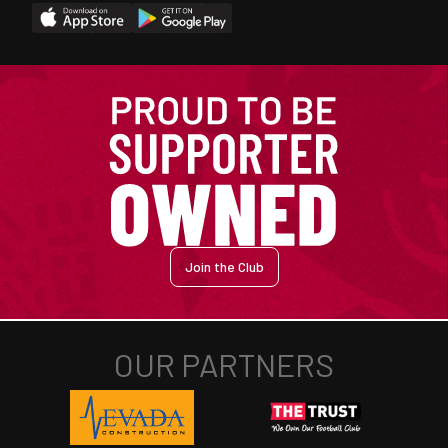
Join the Club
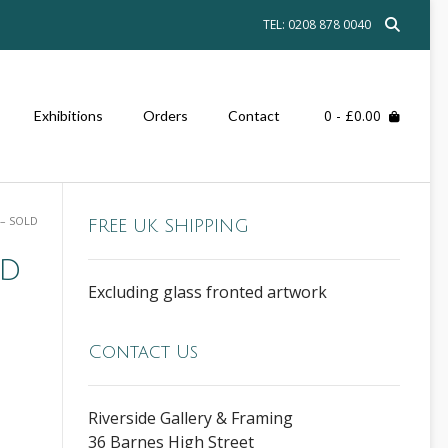
TEL: 0208 878 0040
0
- £0.00
Exhibitions
Orders
Contact
 – SOLD
FREE UK SHIPPING
ld
Excluding glass fronted artwork
Contact Us
Riverside Gallery & Framing
36 Barnes High Street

**About this exercise:** Repeat each line of the records exactly, dropping the pictures.

**The completed task:**
Join the Club
TEL: 0208 878 0040
0
- £0.00
Exhibitions
Orders
Contact
 – SOLD
FREE UK SHIPPING
ld
Excluding glass fronted artwork
Contact Us
Riverside Gallery & Framing
36 Barnes High Street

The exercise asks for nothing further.